I speak, by the way, not with any sense of futility, but with a panicky conviction of the absolute meaninglessness of existence which could easily be misinterpreted as pessimism.
It is not. It is merely a healthy concern for the predicament of modern man. (Modern man is here defined as any person born after Nietzsche’s edict that “God is dead,” but before the hit recording “I Wanna Hold Your Hand.”) This “predicament” can be stated one of two ways, though certain linguistic philosophers prefer to reduce it to a mathematical equation where it can be easily solved and even carried around in the wallet.
Put in its simplest form, the problem is: How is it possible to find meaning in a finite world given my waist and shirt size?...
Overpopulation will exacerbate problems to the breaking point.
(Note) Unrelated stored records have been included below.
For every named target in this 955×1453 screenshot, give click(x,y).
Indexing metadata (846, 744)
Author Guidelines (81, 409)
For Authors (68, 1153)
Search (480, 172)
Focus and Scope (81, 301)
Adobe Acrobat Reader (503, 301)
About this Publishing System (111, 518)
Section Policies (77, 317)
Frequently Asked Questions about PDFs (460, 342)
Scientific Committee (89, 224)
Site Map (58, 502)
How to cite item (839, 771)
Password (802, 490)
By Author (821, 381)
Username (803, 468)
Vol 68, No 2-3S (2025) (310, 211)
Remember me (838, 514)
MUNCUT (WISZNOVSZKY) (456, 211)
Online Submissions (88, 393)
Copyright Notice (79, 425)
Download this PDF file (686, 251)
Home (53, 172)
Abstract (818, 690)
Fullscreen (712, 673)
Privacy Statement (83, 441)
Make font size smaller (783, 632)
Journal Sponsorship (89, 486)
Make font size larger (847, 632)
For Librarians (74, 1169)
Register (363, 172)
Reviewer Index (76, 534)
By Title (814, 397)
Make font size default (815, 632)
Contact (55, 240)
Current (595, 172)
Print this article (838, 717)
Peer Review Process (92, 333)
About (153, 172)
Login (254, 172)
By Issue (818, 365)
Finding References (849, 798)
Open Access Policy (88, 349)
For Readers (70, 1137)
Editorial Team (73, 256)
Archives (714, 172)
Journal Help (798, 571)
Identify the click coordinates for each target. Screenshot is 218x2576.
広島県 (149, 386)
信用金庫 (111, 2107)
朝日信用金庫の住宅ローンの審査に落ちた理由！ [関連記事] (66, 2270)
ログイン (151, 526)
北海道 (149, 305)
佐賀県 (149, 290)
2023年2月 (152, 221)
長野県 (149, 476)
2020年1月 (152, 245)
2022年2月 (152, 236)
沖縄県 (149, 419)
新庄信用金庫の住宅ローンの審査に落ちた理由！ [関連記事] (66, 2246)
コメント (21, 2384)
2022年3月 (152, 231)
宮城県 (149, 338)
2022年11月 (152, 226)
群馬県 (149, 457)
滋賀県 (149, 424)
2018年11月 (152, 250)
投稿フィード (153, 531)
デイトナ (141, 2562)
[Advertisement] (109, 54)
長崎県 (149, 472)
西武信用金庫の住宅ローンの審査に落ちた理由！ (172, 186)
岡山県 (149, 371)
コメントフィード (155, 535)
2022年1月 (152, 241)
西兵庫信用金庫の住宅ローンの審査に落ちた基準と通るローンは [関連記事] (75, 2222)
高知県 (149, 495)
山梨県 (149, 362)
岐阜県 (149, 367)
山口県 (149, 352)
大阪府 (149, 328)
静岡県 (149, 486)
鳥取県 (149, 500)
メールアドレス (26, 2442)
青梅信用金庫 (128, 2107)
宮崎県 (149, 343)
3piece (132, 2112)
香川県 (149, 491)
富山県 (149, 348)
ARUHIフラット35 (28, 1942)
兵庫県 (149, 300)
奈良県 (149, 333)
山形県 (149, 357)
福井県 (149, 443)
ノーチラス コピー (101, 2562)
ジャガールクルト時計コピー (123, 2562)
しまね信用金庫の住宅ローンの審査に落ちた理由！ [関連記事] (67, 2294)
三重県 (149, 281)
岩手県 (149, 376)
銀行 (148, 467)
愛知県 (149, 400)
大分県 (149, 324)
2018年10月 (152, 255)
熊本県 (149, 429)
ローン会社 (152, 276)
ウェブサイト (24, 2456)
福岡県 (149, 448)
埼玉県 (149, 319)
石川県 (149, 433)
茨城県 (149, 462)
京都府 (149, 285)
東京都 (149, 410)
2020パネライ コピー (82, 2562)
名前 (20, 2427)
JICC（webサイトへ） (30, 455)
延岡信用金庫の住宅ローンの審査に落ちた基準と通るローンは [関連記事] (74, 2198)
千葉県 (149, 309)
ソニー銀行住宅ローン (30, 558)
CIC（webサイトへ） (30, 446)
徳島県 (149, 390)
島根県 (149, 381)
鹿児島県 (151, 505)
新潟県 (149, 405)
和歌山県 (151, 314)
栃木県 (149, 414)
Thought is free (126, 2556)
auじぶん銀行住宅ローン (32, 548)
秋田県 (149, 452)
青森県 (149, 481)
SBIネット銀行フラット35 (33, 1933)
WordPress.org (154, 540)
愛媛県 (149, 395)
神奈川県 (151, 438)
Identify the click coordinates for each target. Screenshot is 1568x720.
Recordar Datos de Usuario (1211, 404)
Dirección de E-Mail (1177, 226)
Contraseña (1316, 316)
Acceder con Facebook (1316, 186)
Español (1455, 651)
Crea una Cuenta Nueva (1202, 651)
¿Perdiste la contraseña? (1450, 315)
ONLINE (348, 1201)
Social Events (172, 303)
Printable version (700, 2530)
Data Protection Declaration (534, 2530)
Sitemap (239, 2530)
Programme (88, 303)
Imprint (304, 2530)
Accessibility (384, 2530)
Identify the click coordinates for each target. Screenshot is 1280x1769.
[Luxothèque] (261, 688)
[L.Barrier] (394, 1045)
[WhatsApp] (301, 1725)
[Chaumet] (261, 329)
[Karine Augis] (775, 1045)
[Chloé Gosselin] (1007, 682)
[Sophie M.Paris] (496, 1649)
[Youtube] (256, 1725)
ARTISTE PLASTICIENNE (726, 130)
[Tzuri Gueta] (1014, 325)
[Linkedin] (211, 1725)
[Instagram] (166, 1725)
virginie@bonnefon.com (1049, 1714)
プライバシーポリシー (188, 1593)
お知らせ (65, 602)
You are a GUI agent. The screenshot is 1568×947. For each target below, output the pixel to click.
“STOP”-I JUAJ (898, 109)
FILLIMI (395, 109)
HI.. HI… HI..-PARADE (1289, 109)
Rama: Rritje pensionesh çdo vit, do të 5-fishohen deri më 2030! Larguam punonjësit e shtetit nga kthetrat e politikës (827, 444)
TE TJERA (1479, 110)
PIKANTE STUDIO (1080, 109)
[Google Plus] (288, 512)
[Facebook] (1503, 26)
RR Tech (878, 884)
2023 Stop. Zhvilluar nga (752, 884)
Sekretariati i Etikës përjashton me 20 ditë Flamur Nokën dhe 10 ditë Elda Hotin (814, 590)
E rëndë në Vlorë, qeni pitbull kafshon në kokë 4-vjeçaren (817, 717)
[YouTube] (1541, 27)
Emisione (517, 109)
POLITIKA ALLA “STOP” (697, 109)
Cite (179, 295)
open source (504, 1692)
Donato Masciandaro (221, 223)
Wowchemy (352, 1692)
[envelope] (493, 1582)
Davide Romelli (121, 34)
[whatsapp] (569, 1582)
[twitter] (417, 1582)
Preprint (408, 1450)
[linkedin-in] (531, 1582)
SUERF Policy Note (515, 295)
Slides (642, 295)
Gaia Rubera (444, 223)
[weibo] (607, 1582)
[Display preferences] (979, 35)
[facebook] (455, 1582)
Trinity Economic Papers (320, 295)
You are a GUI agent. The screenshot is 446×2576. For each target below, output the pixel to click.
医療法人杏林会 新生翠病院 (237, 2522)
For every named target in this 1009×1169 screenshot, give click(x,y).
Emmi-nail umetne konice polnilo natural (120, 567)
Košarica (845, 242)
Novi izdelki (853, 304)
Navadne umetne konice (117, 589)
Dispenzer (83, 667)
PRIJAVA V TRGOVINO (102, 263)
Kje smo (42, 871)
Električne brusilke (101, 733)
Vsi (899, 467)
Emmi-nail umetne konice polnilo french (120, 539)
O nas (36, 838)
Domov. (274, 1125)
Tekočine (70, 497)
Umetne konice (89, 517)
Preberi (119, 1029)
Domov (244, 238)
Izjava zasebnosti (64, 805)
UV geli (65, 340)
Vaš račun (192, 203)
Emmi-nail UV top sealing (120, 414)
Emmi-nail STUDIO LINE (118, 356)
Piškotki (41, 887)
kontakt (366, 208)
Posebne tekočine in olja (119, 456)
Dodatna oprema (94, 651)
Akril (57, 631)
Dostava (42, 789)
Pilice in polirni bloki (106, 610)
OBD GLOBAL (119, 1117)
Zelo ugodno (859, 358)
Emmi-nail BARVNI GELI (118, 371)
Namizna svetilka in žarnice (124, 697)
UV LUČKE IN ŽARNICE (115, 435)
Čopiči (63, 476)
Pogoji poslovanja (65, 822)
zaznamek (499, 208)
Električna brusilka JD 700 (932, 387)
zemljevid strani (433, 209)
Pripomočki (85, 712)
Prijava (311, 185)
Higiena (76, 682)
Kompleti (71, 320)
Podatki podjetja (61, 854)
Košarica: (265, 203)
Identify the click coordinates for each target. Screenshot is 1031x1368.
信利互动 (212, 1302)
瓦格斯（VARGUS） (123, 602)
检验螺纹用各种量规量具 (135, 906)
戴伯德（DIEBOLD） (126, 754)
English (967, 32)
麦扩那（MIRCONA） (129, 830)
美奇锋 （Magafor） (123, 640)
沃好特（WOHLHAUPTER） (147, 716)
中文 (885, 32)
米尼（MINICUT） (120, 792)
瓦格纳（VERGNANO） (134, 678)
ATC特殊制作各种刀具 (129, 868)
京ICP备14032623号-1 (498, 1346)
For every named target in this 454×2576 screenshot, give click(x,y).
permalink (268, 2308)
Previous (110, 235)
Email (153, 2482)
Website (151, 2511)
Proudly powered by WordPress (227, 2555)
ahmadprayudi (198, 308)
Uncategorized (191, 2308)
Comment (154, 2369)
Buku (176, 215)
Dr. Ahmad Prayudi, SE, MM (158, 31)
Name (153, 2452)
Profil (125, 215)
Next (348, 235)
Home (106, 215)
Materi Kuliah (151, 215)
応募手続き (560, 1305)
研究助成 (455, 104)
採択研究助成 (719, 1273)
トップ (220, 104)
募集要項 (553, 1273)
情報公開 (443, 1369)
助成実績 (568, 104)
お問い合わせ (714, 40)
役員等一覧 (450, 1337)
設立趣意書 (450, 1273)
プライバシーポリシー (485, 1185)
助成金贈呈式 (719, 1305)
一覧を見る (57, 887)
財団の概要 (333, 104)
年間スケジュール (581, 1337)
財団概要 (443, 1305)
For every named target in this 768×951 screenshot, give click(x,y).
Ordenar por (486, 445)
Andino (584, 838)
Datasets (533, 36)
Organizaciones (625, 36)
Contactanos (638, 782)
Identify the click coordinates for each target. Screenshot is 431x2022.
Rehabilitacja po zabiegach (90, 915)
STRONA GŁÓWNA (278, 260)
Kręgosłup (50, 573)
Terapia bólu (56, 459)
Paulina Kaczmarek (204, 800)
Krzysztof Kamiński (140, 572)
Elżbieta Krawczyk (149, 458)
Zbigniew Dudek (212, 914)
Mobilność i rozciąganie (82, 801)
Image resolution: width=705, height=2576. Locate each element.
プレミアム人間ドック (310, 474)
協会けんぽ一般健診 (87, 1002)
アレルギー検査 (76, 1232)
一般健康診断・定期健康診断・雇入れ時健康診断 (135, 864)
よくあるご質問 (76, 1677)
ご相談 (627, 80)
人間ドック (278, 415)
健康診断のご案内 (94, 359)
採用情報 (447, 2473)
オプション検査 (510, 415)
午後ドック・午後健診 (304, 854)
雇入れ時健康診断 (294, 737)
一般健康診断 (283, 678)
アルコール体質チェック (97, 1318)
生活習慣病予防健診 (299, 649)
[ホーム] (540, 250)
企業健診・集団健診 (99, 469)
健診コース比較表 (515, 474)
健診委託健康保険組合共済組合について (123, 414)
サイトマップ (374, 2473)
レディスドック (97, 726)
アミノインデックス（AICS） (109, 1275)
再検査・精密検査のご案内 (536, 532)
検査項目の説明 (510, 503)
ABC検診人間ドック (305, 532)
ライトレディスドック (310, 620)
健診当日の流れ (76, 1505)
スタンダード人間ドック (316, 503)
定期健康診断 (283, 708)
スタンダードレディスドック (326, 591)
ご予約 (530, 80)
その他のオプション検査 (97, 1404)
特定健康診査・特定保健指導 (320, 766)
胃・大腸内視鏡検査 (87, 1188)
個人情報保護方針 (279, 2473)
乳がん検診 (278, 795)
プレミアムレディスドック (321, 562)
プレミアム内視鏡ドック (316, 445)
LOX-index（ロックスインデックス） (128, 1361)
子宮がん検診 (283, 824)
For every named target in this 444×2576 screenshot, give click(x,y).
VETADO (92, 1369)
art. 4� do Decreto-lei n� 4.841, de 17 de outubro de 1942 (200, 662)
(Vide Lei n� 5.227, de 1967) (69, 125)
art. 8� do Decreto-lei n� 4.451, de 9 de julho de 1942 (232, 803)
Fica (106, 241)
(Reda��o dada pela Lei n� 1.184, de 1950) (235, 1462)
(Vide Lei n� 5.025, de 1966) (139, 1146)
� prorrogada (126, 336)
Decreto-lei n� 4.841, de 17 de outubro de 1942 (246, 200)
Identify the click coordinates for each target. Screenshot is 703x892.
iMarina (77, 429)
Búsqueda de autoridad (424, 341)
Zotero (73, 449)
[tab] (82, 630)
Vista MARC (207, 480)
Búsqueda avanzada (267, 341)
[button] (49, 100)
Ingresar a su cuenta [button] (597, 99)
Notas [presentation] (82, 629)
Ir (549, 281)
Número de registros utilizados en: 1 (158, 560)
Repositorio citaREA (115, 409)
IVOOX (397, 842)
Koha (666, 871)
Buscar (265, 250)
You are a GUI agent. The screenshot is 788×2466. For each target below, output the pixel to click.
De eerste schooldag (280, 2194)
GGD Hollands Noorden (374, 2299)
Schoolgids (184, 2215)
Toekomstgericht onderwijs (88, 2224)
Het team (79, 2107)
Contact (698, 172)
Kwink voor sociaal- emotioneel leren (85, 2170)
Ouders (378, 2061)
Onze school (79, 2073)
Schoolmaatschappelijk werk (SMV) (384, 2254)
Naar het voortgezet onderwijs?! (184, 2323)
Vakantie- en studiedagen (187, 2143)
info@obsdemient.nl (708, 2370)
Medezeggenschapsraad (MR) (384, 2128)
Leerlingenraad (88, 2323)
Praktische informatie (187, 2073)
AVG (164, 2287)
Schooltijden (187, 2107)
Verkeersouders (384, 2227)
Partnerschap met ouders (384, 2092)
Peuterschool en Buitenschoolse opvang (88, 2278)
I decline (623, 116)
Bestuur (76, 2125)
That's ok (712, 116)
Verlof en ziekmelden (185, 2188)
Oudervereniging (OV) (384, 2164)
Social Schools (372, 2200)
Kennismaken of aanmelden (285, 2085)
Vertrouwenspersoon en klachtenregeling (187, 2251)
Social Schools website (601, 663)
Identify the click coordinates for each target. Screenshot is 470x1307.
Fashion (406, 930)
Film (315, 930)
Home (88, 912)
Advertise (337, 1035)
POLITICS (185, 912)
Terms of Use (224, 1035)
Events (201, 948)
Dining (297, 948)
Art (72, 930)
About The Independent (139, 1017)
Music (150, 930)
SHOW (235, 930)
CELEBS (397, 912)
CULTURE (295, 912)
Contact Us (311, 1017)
Figures tell us there are already more people on earth than we need to move even the heaviest piano. If we do not call a halt to breeding, by the year 2000 there will be no room to serve dinner unless one is willing to set the table on the heads of strangers. Then they must not move for an hour while we eat. Of course energy will be in short supply and each car owner will be allowed only enough gasoline to back up a few inches...
Summing up, it is clear the future holds great opportunities. It also holds pitfalls. The trick will be to avoid the pitfalls, seize the opportunities, and get back home by six o’clock.